После стычки в школе Толик, Санька и Паха собирались немного подготовиться к экзамену по русскому языку, а вечером прошвырнуться по району. О том, что некоторые конспекты Толик решил взять у Наташи, он никому не сказал. Реутов бы начал ревновать и злиться, а Паха вообще о ней слышать ничего не хотел. Сам же Толик не испытывал к Наташе негативных чувств и даже вполне хорошо общался как с ней, так и с ее мамой Алисой Федоровной. Толик без каких-либо проблем мог попросить у Наташи недостающие записи по темам, которые он пропустил по болезни. Он даже сам собрался к ней забежать за тетрадкой, но она наотрез отказалась, сославшись на то, что они с Реутовым все равно хотели вечером гулять. Так и порешили, что сначала она забежит к Толику и отдаст ему тетрадь, а потом зайдет за своим Санькой.

Толик прислонил руку к домику кручи. Закрыл глаза. Холодные доски были равнодушны к его прикосновению. С дороги донесся визг тормозов, а следом – злые голоса переругивающихся мужиков. В голове закрутилась картина того дня. Сирена скорой, мигалки полицейских машин и накрытое черным полиэтиленом тело. В тот день после перепалки в школе Саньку сбили насмерть.

Да, вечером Наташа зашла к Толику и принесла конспекты. А пока Толик по совету матери ставил чай на плиту, Наташа мышкой выскочила из квартиры, даже не попрощавшись и оставив открытой входную дверь.

Существуют ли творцы совпадений, которые заставили Паху в тот вечер выйти из их шестого подъезда чуть раньше, чем он собирался? Существует ли судьба, которая заставила Паху чуть дольше задержаться в магазине из-за балагурящего на кассе выпивохи? Ведь если бы он вернулся домой на две минуты раньше, чем вышла из лифта Наташа, он бы успел пешком подняться на второй этаж и спокойно вручить уставшей после работы матери пакет с молоком и буханкой хлеба.

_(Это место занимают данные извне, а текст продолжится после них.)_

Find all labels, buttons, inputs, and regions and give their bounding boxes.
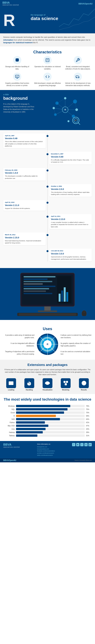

Но Паха не торопился домой, он запрыгнул на ступеньки перед подъездом и обернулся, потому что ему показалось, что там на небе вдруг что-то сверкнуло. Какая-то звездочка. И Паха подумал, возможно, впервые в жизни, что все-таки тут, в этом мире, вроде не так уж и плохо, потому что и правда здесь… красиво! И слова в его голове подтвердил скрип тяжелой железной двери подъезда. И Паха увидел огромные глаза Наташи на прячущемся в тени козырька темном лице, в тот момент они враз показались ему двумя большими звездами, в которых заключалось все то красивое, что только есть на свете. И если бы Наташа в вечерней прохладе не почувствовала этот запах свежей булки и дурманящего «Олд Спайса», точно такого же, какой был у ее отца, и чего-то еще, что она не успела тогда себе объяснить… Если бы всего этого не было, то ее сердце бы не трепыхнулось от неожиданного твердого Пахиного «Привет!», и не было бы никакого тихого «Привет!» в ответ, и не было б внезапного притяжения губ и случайного свидетельства Саньки, подходившего к шестому подъезду. Но Санька все видел. Санька смотрел. На Наташины руки, долго обвивающие Пахину шею.

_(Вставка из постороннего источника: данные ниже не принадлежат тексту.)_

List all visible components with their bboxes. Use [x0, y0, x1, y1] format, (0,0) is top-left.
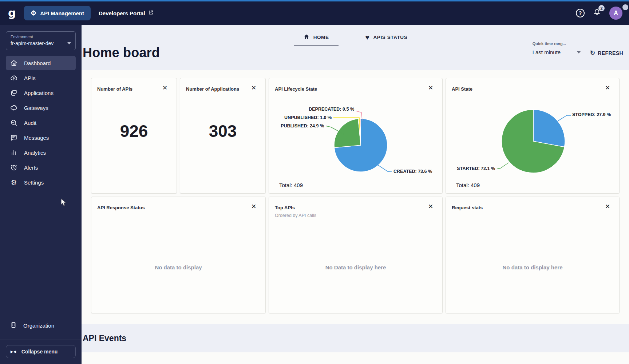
chevron-down-icon [67, 42, 71, 44]
sidebar-item-dashboard[interactable]: Dashboard [6, 56, 76, 70]
collapse-icon: ▶◀ [11, 350, 16, 353]
bar-chart-icon [9, 148, 18, 157]
sidebar-item-applications[interactable]: Applications [6, 86, 76, 100]
sidebar-item-label: Messages [24, 135, 49, 141]
sidebar-item-organization[interactable]: Organization [0, 311, 82, 340]
pie-label-created: CREATED: 73.6 % [393, 169, 432, 174]
api-events-title: API Events [83, 333, 126, 343]
sidebar-item-label: APIs [24, 75, 36, 81]
collapse-menu-label: Collapse menu [21, 349, 58, 355]
pie-leader-line [558, 115, 571, 121]
pie-total: Total: 409 [279, 182, 303, 188]
sidebar-item-label: Analytics [24, 150, 46, 156]
page-title: Home board [83, 45, 160, 60]
pie-label-deprecated: DEPRECATED: 0.5 % [309, 107, 354, 112]
sidebar-item-settings[interactable]: ⚙Settings [6, 175, 76, 190]
time-range-value: Last minute [533, 49, 561, 55]
tab-home[interactable]: HOME [294, 31, 339, 46]
card-number-of-apis: Number of APIs ✕ 926 [91, 78, 177, 194]
sidebar-item-alerts[interactable]: Alerts [6, 160, 76, 175]
tab-apis-status-label: APIS STATUS [373, 35, 407, 40]
time-range-select[interactable]: Last minute [533, 49, 581, 57]
top-accent-strip [0, 0, 629, 1]
pie-slice-published [334, 119, 361, 147]
card-number-of-applications: Number of Applications ✕ 303 [180, 78, 266, 194]
sidebar-item-analytics[interactable]: Analytics [6, 145, 76, 160]
cloud-icon [9, 103, 18, 112]
tab-apis-status[interactable]: ♥ APIS STATUS [356, 31, 417, 46]
apis-count: 926 [91, 121, 177, 141]
sidebar-item-messages[interactable]: Messages [6, 130, 76, 145]
sidebar-item-label: Settings [24, 179, 44, 186]
developers-portal-link[interactable]: Developers Portal [99, 10, 154, 16]
card-title: API Lifecycle State [275, 86, 317, 92]
notifications-button[interactable]: 2 [593, 8, 601, 18]
card-api-response-status: API Response Status ✕ No data to display [91, 197, 266, 313]
pie-slice-stopped [533, 110, 565, 147]
pie-label-stopped: STOPPED: 27.9 % [572, 112, 611, 117]
sidebar-item-audit[interactable]: Audit [6, 115, 76, 130]
card-api-lifecycle-state: API Lifecycle State ✕ CREATED: 73.6 %PUB… [269, 78, 443, 194]
api-lifecycle-pie-chart: CREATED: 73.6 %PUBLISHED: 24.9 %UNPUBLIS… [269, 91, 443, 181]
api-management-label: API Management [40, 10, 84, 16]
refresh-icon: ↻ [590, 50, 596, 56]
empty-state-text: No data to display [91, 264, 265, 270]
sidebar-item-apis[interactable]: APIs [6, 71, 76, 85]
alarm-icon [9, 163, 18, 172]
sidebar-item-label: Audit [24, 120, 36, 126]
gravitee-logo: g [8, 8, 24, 19]
card-title: Number of Applications [186, 86, 239, 92]
refresh-button[interactable]: ↻ REFRESH [590, 50, 623, 57]
api-events-section: API Events [82, 324, 629, 352]
time-controls: Quick time rang... Last minute ↻ REFRESH [533, 41, 623, 57]
sidebar-item-label: Applications [24, 90, 54, 96]
close-icon[interactable]: ✕ [161, 84, 169, 91]
pie-leader-line [377, 165, 392, 172]
dashboard-grid: Number of APIs ✕ 926 Number of Applicati… [91, 78, 620, 313]
notification-badge: 2 [598, 5, 605, 11]
message-icon [9, 133, 18, 142]
close-icon[interactable]: ✕ [427, 84, 434, 91]
home-icon [303, 33, 310, 41]
audit-icon [9, 118, 18, 127]
environment-select[interactable]: Environment fr-apim-master-dev [6, 31, 76, 50]
close-icon[interactable]: ✕ [427, 203, 434, 210]
environment-value: fr-apim-master-dev [11, 40, 54, 46]
card-top-apis: Top APIs Ordered by API calls ✕ No Data … [269, 197, 443, 313]
close-icon[interactable]: ✕ [604, 84, 611, 91]
card-title: API Response Status [97, 205, 145, 210]
help-icon[interactable]: ? [576, 9, 585, 17]
applications-count: 303 [180, 121, 265, 141]
avatar[interactable]: A [609, 7, 622, 20]
gear-icon: ⚙ [31, 10, 36, 16]
pie-total: Total: 409 [456, 182, 480, 188]
bell-icon [593, 12, 601, 18]
building-icon [9, 321, 17, 330]
developers-portal-label: Developers Portal [99, 10, 145, 16]
card-api-state: API State ✕ STOPPED: 27.9 %STARTED: 72.1… [446, 78, 620, 194]
collapse-menu-button[interactable]: ▶◀ Collapse menu [6, 345, 76, 358]
card-subtitle: Ordered by API calls [275, 213, 316, 218]
external-link-icon [148, 10, 154, 16]
topbar-actions: ? 2 A [576, 7, 622, 20]
avatar-initial: A [614, 10, 618, 16]
card-title: Request stats [452, 205, 483, 210]
sidebar-menu: DashboardAPIsApplicationsGatewaysAuditMe… [0, 55, 82, 190]
card-title: Number of APIs [97, 86, 132, 92]
topbar: g ⚙ API Management Developers Portal ? 2… [0, 1, 629, 25]
chevron-down-icon [577, 51, 581, 54]
empty-state-text: No data to display here [446, 264, 619, 270]
sidebar-item-gateways[interactable]: Gateways [6, 100, 76, 115]
close-icon[interactable]: ✕ [250, 84, 257, 91]
api-management-button[interactable]: ⚙ API Management [24, 6, 91, 20]
pie-label-published: PUBLISHED: 24.9 % [281, 123, 324, 128]
close-icon[interactable]: ✕ [604, 203, 611, 210]
pie-label-unpublished: UNPUBLISHED: 1.0 % [284, 115, 332, 120]
sidebar-item-label: Dashboard [24, 60, 51, 66]
card-request-stats: Request stats ✕ No data to display here [446, 197, 620, 313]
status-dot [622, 4, 628, 10]
organization-label: Organization [23, 323, 54, 329]
applications-icon [9, 88, 18, 97]
close-icon[interactable]: ✕ [250, 203, 257, 210]
home-icon [9, 59, 18, 67]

Толик согнулся дугой, его тошнило, грудь неприятно сдавило, на глазах навернулись теплые слезы. С гибелью Реутова пришел конец их дружбе, Черепаха умерла. И хотя Толик знал, что смерть Саньки была случайной и что, не переходи он в неположенном месте в тот вечер после встречи друзей, его бы не сбил лихой пьяный водила, тем не менее с тех пор Толик Червоткин больше не общался ни с Пахой, ни с Наташей. Червоткину было жалко всех: себя, родителей Реутова, маму Пахи, Алису Федоровну, Саньку, но только не Паху с Наташей. Невыносимое чувство злости горело в нем, он винил их обоих и никак не мог простить.